Updated on 2024-01-15
In this article, we will use my Visual FA solution to explore finite automata concepts used for finding patterns in text.
This is yet another attempt at Visual FA. My first attempt suffered from performance problems that were hidden by flaws in the benchmark code. To fix the issue required a total rewrite, everything from the runtime logic to the generator and compiler. Let's take a moment to feel sorry for me. =) Or shame me, as is your preference. Whatever works.
In any case, there is a lot of ground to cover so I'm breaking this into a multipart series and starting from the beginning, even if it means we're covering territory in previous articles.
We'll be using Visual FA to do everything here, so all of the article's content is with an eye toward this engine. When comparing other engines, such as Microsoft's that will be noted.
Article list
In short, Visual FA is basically a regex engine. That's simplifying it a lot and it will probably just lead to more questions. The long answer is it is a finite automata simulator, code generator and compiler for matching patterns in Unicode streams.

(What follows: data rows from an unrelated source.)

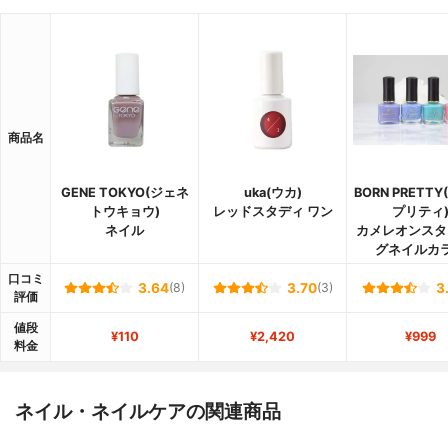
商品名
GENE TOKYO(ジェネ
uka(ウカ)
BORN PRETT
トウキョウ)
レッドスタディ ワン
プリティ
ネイル
カメレオンスタ
グネイルカ
口コミ
3.64
(8)
3.70
(3)
3
評価
値段
¥110
¥2,420
¥999
料金
ネイル・ネイルケアの関連商品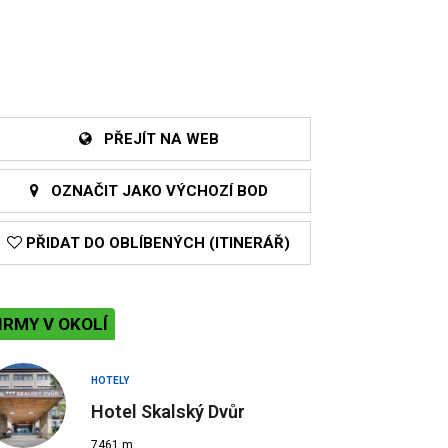
PŘEJÍT NA WEB
OZNAČIT JAKO VÝCHOZÍ BOD
PŘIDAT DO OBLÍBENÝCH (ITINERÁŘ)
IRMY V OKOLÍ
HOTELY
Hotel Skalský Dvůr
7461 m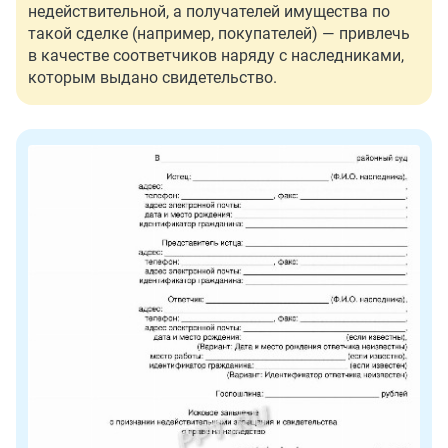
недействительной, а получателей имущества по
такой сделке (например, покупателей) — привлечь
в качестве соответчиков наряду с наследниками,
которым выдано свидетельство.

True, Microsoft offers a snazzy backtracking engine that can compile and generate code. What it can't do is tokenize text, at least not without some serious compromises, hacks, and performance penalties. It also trades away speed for features. What sets Visual FA apart is that it is a minimalist engine with no backtracking, anchors, or any other fluff that may get in the way of raw performance, plus it has lexing/tokenizing capabilities.
So primarily, if you need to lex/tokenize, you'll need to use an engine other than Microsoft's. Visual FA fits the bill. Secondarily, if you don't need fancy features, and you want a bit more performance, this library is also a viable candidate, being up to 3 times faster in some cases.
And finally, Microsoft's engine can't show you all of its guts, and generate pretty graphs. All of the images in this article were generated using Visual FA, with the help of Graphviz.
This article is primarily an exploration of concepts peppered with a quick start guide on using Visual FA to do fundamental operations.
You don't need to be a regex expert to enjoy this article, but having some fundamentals down is really helpful. Visual FA's syntax is minimalist and relatively simple. Furthermore, we won't cover everything Visual FA supports here, because it's not entirely necessary.
Regular Operators:
ABC
- matches "ABC"|
: ABC|DEF
- matches either "ABC" or "DEF"[A-C]
- matches either "A", "B" or "C"[^A-C]
- matches any character other than "A", "B" or "C"?
: A?
- matches either "A" or ""*
: A*
matches "A" or "" or "AAAAAAAA"+
: A+
matches "A" or "AAAAAAAA"{,}
: A{2,}
matches "AA" or "AAA" or "AAAAAAA"()
- precedence overriding (aka (?:)
): (ABC)?
- Matches "ABC". Note that Visual FA does not sub-capture.With Visual FA, you can parse an expression into an Abstract Syntax Tree (AST) or directly into a state machine:
using VisualFA;
// parse into a state machine directly
FA fa = FA.Parse("foo|bar");
// parse into an AST for visitation
// and later transformation into a state
// machine using .ToFA()
RegexExpression exp = RegexExpression.Parse("foo|bar");
fa = exp.ToFA();
Actually, that's a bit of an overstatement of scope - we'll be looking at two specific kinds of finite automata used for matching patterns in a flat stream (series of elements, but no hierarchies of elements): NFAs and DFAs.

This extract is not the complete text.